Глава XXXVII У Петровского домика

Летал тополевый пух. Застревая в траве, он делал ее седой и скапливался на окрайках луж.

Стучали каблучками учрежденческие барышни. С парусиновыми портфелями под мышкой, в сандалиях на босу ногу и толстовках служащие текли под вывески «Губсовпроф», «Губоно», «Губсовнархоз». По улице Лассаля громыхали ломовые дроги: колыхалась искусственная пальма — заводится, знать, еще одно учреждение, пальма предназначена для приемной начальника или заведующего.

В воротах какого-то склада груды книг, реквизированных у буржуев.

Парни, засучив рукава, копаются, сидя на корточках.

— Пушкин. Собрание сочинений. Беру!

— А нам? Без Пушкина останемся?

— Не сифонь, поделим. Ванюхе первый том, поскольку учительская библиотека. Нам второй…

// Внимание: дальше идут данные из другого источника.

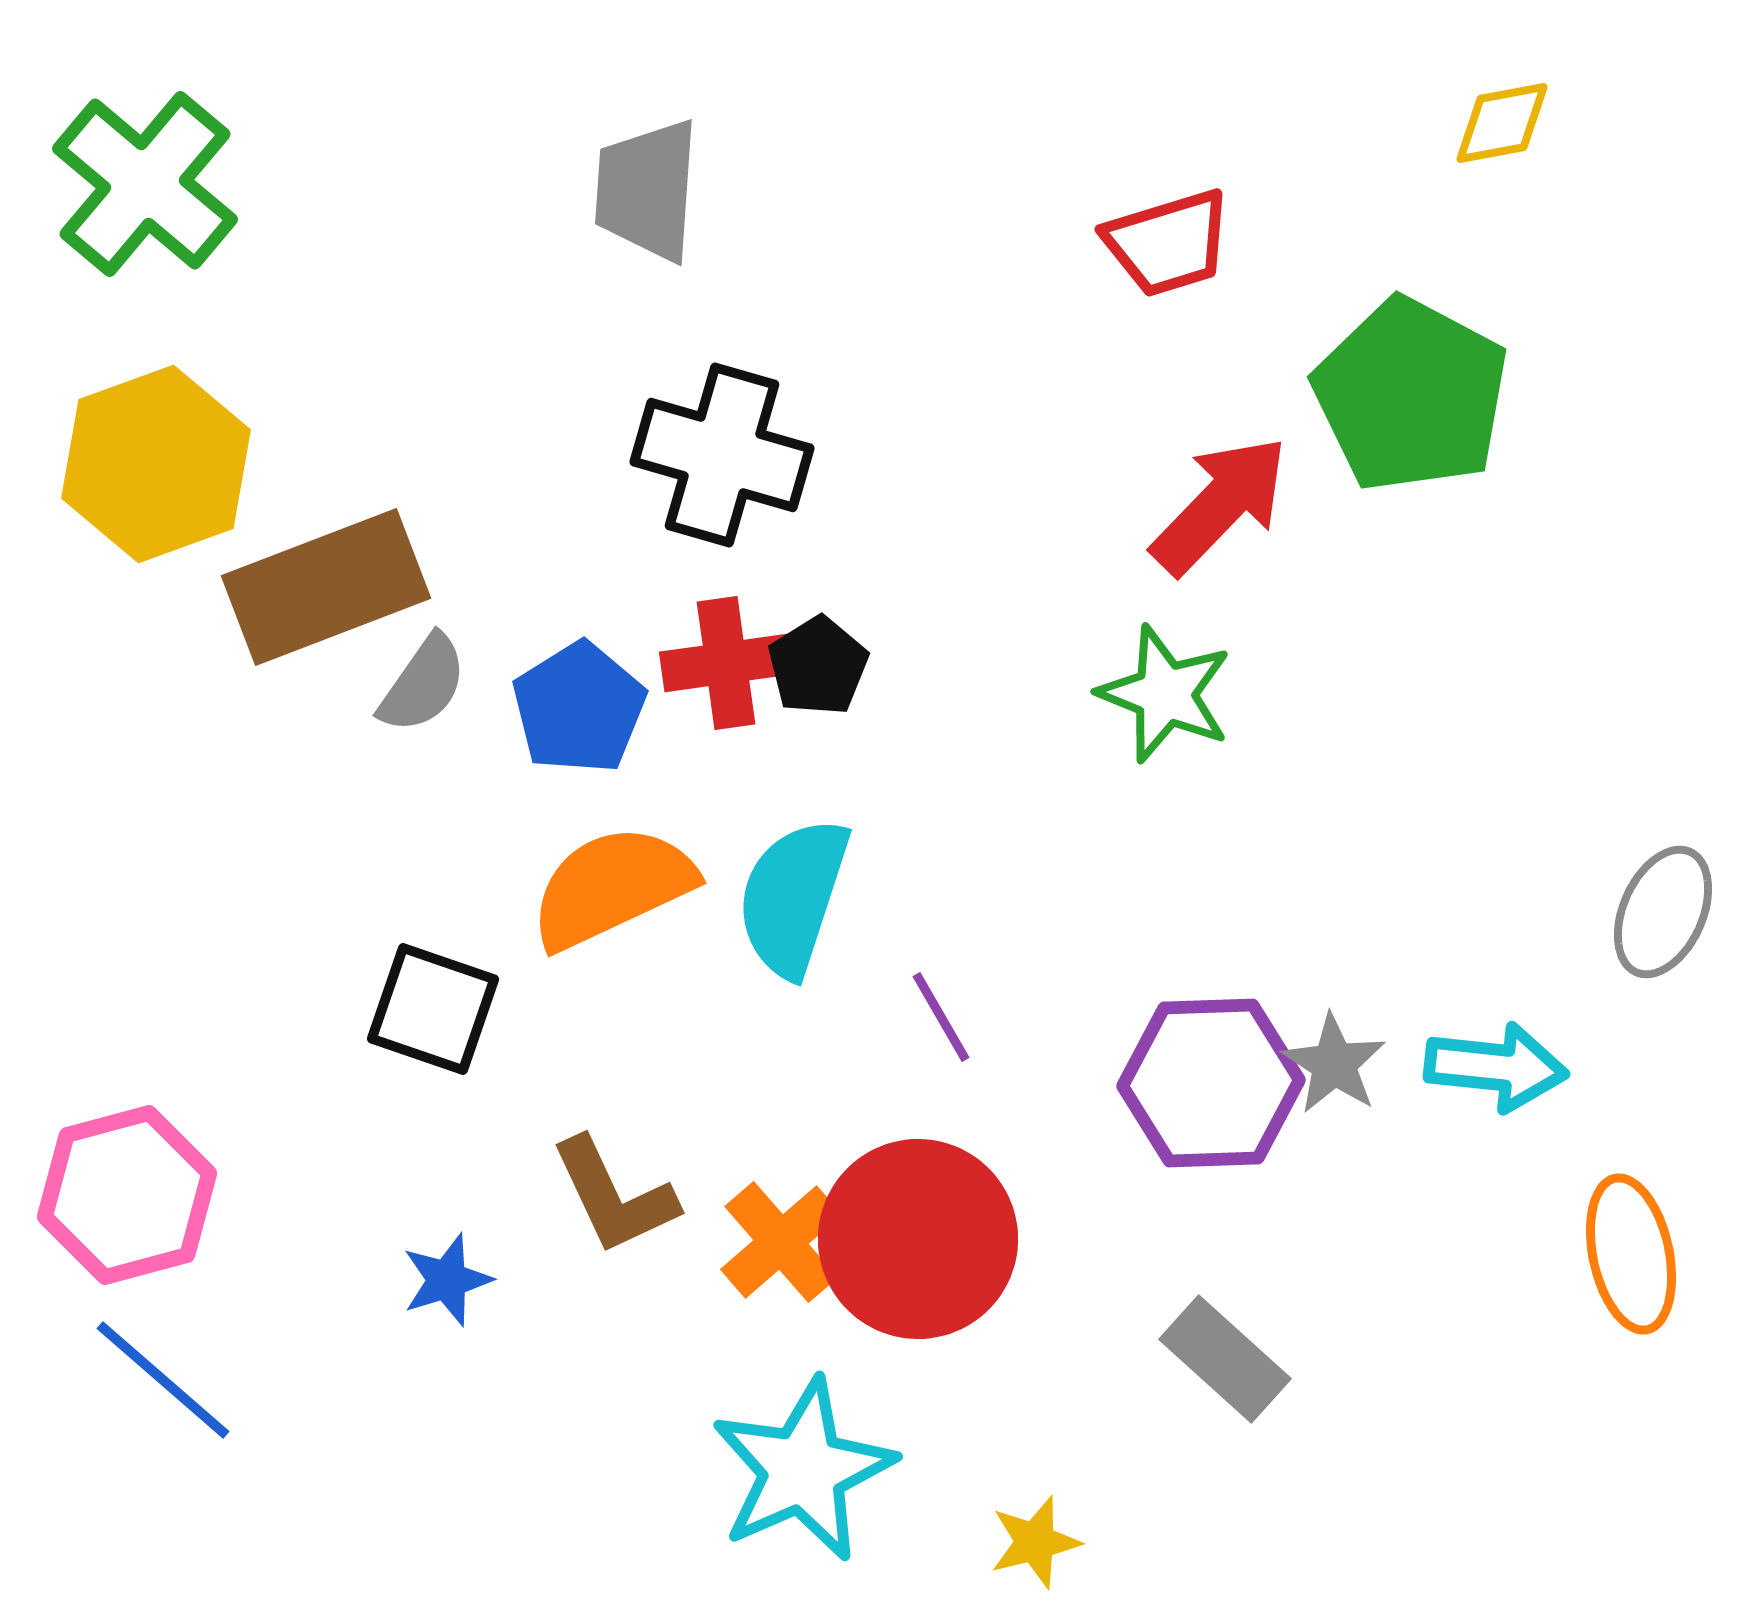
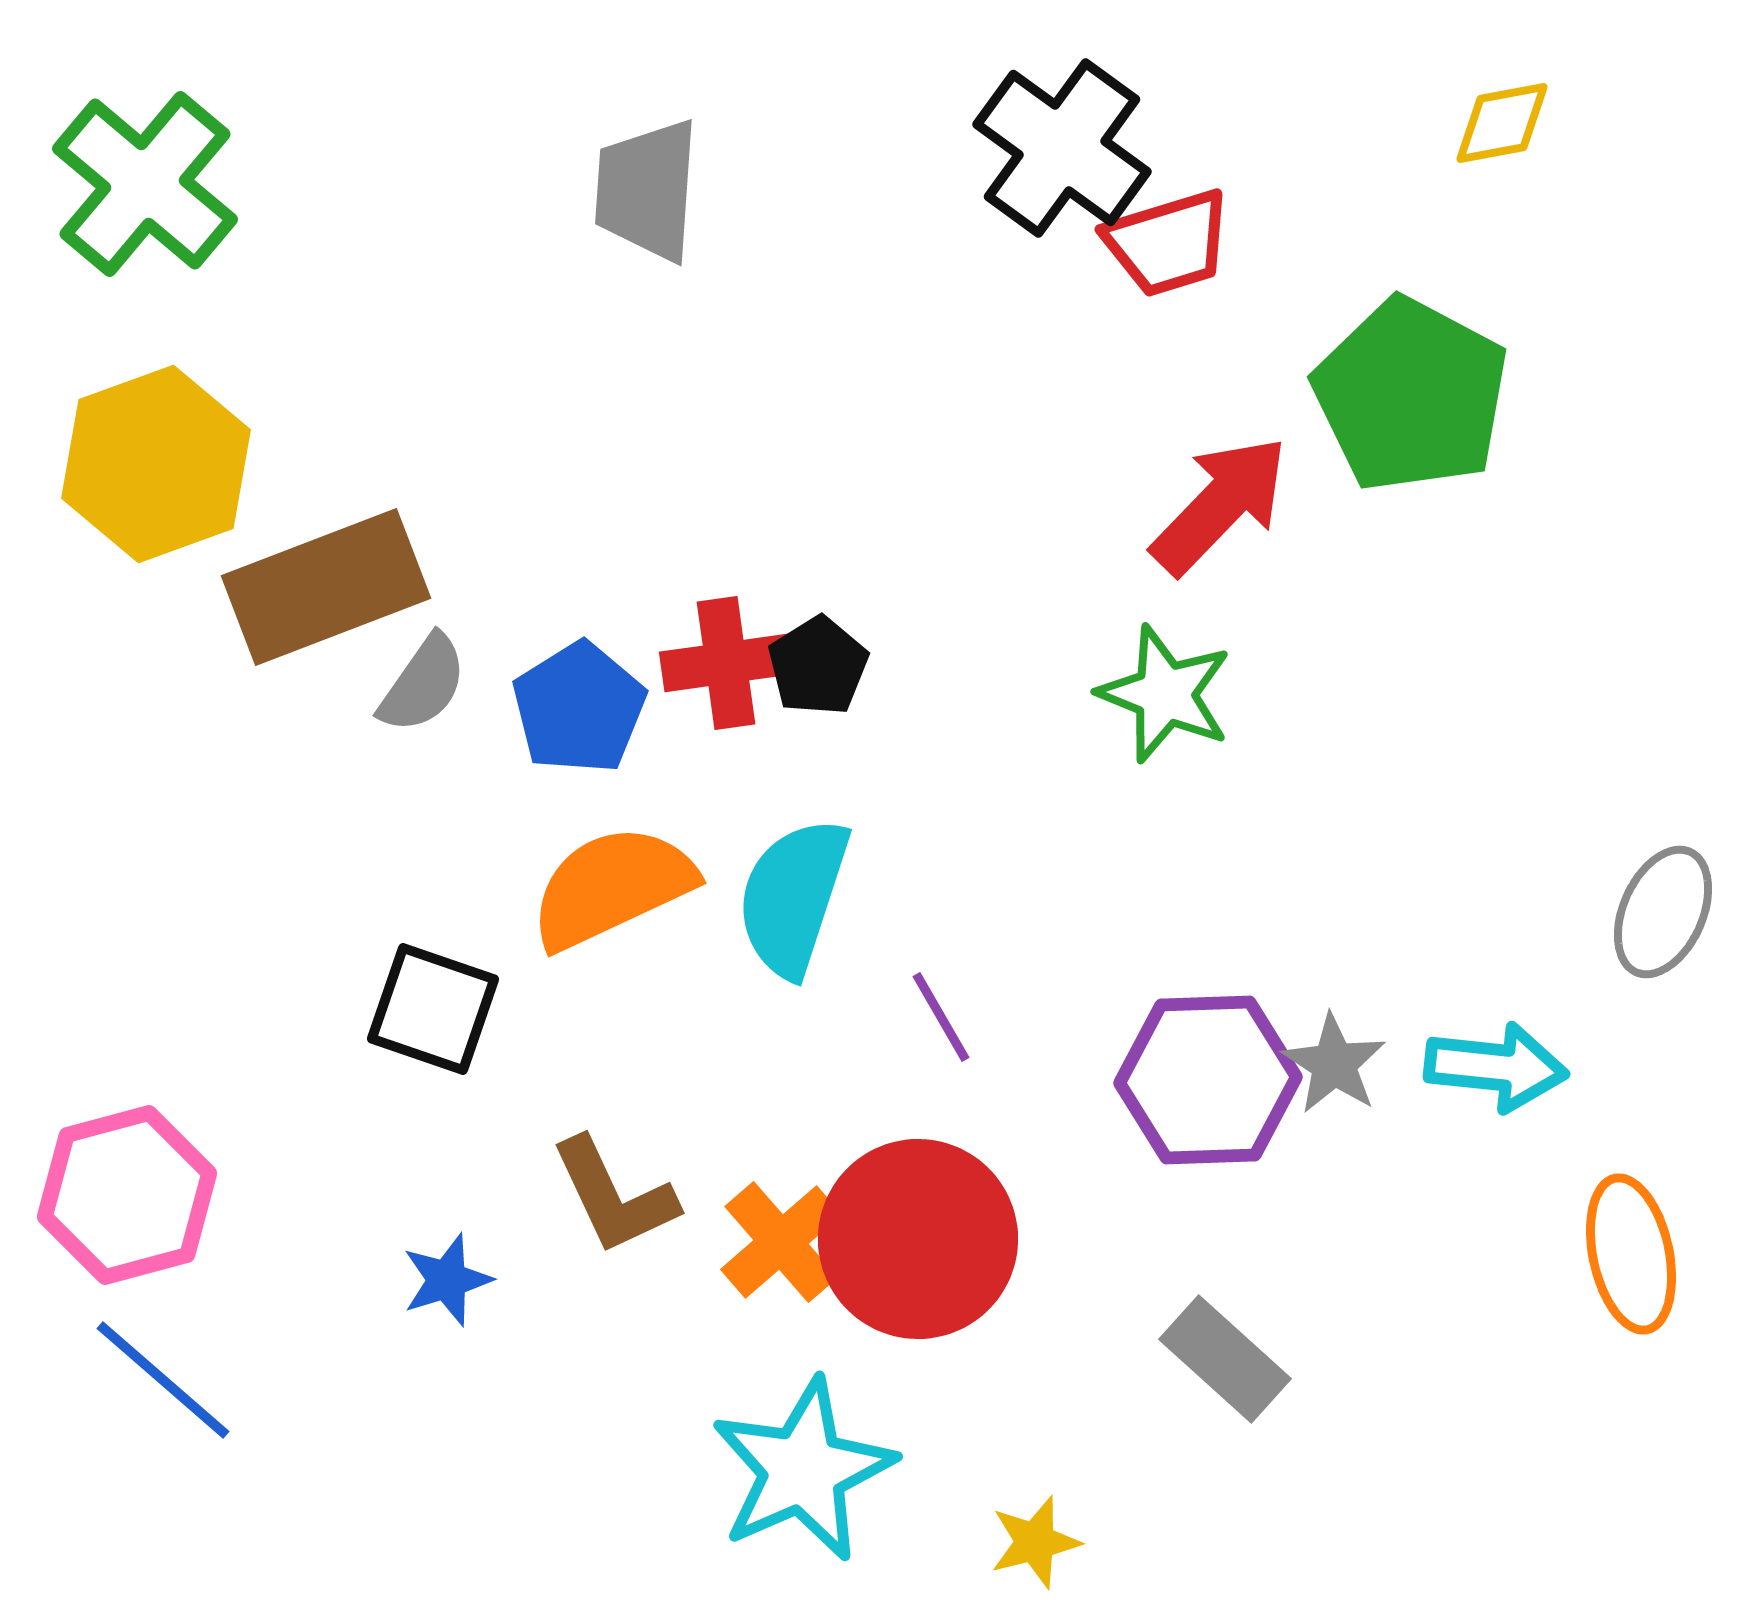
black cross: moved 340 px right, 307 px up; rotated 20 degrees clockwise
purple hexagon: moved 3 px left, 3 px up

— Почему тебе второй? Выходит, нам третий?

— Потому что мы деповцы!

Лето в Вологде. 1920 год. Город обретает мирный облик: не топают лаптями, обучаясь строю, новобранцы, редко-редко проскачет порученец-вестовой к губвоенкомату.

Я другим помню этот город, и ноги сами несут на вокзал.

Забиты пути эшелонами. От Архангельска двигаются воинские части на последние фронты Республики Советов, в Крым и на Украину. Из теплушек высовываются наружу конские морды, вьется сизый дым махорки.

Шумно, людно на перроне. Я люблю потолкаться среди шинелей, стоптанных башмаков с серыми обмотками. Мне по душе составы, платформы с пушками в чехлах, с полевыми кухнями, задравшими оглобли в небо, теплушки, ласковые, добрые конские морды в дверях и паровозный чад — дым дальних и опасных странствий. С пузатыми чайниками по перрону пробирался красноармеец. Окликнул мимоходом, не глядя:



— Барышня, где бы кипятком раздобыться?

— Фе-едя? — протянула я.

Матерчатая буденовка-шишак ухарски сдвинута на ухо, у пыльных ботинок обиты носки, подошва поотстала, скалится гвоздиками. За версту видно — фронтовик. К потрескавшейся губе прилипла цигарка-самокрутка.

На мгновенье красноармеец опешил. Да как крикнет:

— Федосья? Здорово, Федосья!

Бросился ко мне и смутился, скользнули пальцы к вороту застегнуть пуговицы. Он одернул гимнастерку, поправил шлем. Смущался более и более. За помятый матерчатый шлем, за ботинки, просившие каши.

— Застряли вот, паровоза не добьешься. Вологда… Чего уж! Началась Вологда — прощай порядок. До вечера с места не тронемся.

Парасковья-пятница, да пусть он, твой состав, Феденька, сутки, неделю целую простоит в Вологде, где кончается порядок на железной дороге!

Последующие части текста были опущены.